──────── Records for this exercise ────────

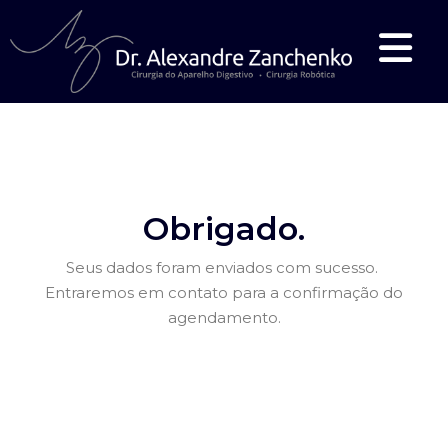
Obrigado.
Seus dados foram enviados com sucesso.
Entraremos em contato para a confirmação do
agendamento.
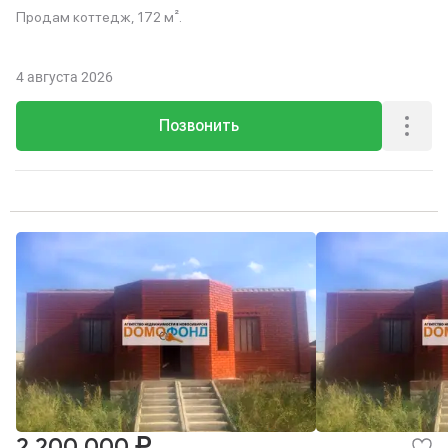
Продам коттедж, 172 м².
4 августа 2026
Позвонить
₽
2 200 000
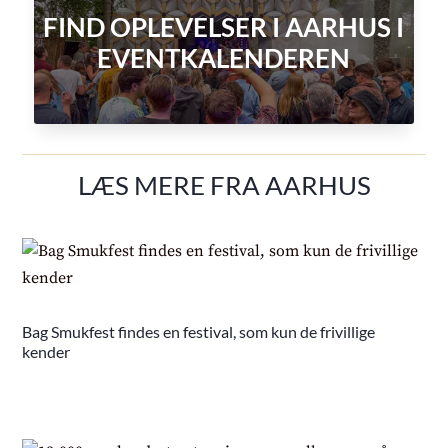
FIND OPLEVELSER I AARHUS I
EVENTKALENDEREN
LÆS MERE FRA AARHUS
Bag Smukfest findes en festival, som kun de frivillige
kender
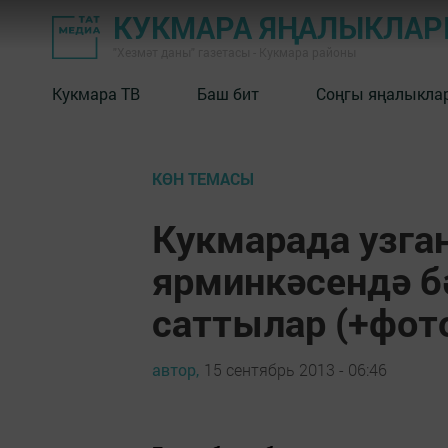
КУКМАРА ЯҢАЛЫКЛА
"Хезмәт даны" газетасы - Кукмара районы
Кукмара ТВ
Баш бит
Соңгы яңалыкла
КӨН ТЕМАСЫ
Кукмарада узга
ярминкәсендә б
саттылар (+фот
автор,
15 сентябрь 2013 - 06:46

────────

→ **Exercise objective**: Restate the data exactly, though only from the line that contains "FIND OPLEVELSER I AARHUS I" through its last line, both ends included and with the pictures left out.

→ **Result of the task**:
FIND OPLEVELSER I AARHUS I
EVENTKALENDEREN
LÆS MERE FRA AARHUS
Bag Smukfest findes en festival, som kun de frivillige
kender
КУКМАРА ЯҢАЛЫКЛА
"Хезмәт даны" газетасы - Кукмара районы
Кукмара ТВ
Баш бит
Соңгы яңалыкла
КӨН ТЕМАСЫ
Кукмарада узга
ярминкәсендә б
саттылар (+фот
автор,
15 сентябрь 2013 - 06:46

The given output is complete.